STRIVE Study working to improve cancer detection - WXOW News 19 La Crosse, WI – News, Weather and Sports |

STRIVE Study working to improve cancer detection

Posted: Updated:
Deborah Rhodes Deborah Rhodes
Minetta Liu Minetta Liu
Tim Johnson Tim Johnson
La Crosse, WI (WXOW) -

A 'one size fits all' approach has been used for breast cancer detection for years.

"Ever since we started screening for breast cancer in the 1970's and 1980's. And breast cancer screening is currently done with an x-ray," expressed Deborah Rhodes, a Consultant at the Breast Diagnostic Clinic at Mayo Clinic in Rochester.

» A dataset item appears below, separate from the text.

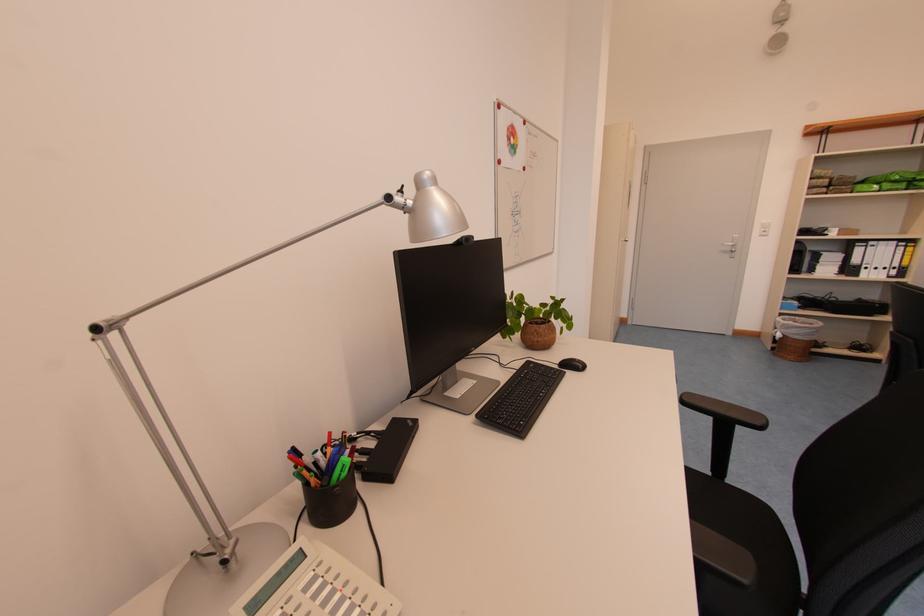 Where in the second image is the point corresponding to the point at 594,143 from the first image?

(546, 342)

Rhodes said a new study called the STRIVE Study, one of the largest clinical trial programs ever pursued in genomic medicine, is working to change that.

GRAIL, Inc., a life sciences company who aims to detect early cancer when it can be cured, first announced the Circulating Cell-free Genome Atlas (CCGA) Study. 

This 'pan cancer test' is looking at 7,000 patients with a wide variety of cancers as well as 3,000 controlled patients.

Minetta Liu, a Research Chair in Oncology at Mayo Clinic, said the STRIVE Study is focusing that test in the screening population. Addressing 120,000 healthy women across the United States in order to take preventative action, now, in the present.

SEE: Mayo-Franciscan chosen for nationwide cancer trial

"Labs like our own, at Mayo-Rochester we have the ability to do these liquid biopsies, but the technology we have can only look at a few elements at a time. The power of what GRAIL can offer is to go beyond a regular lab and Mayo is not a regular lab, but to take it beyond and do analyses with technology that really only they have," said Liu.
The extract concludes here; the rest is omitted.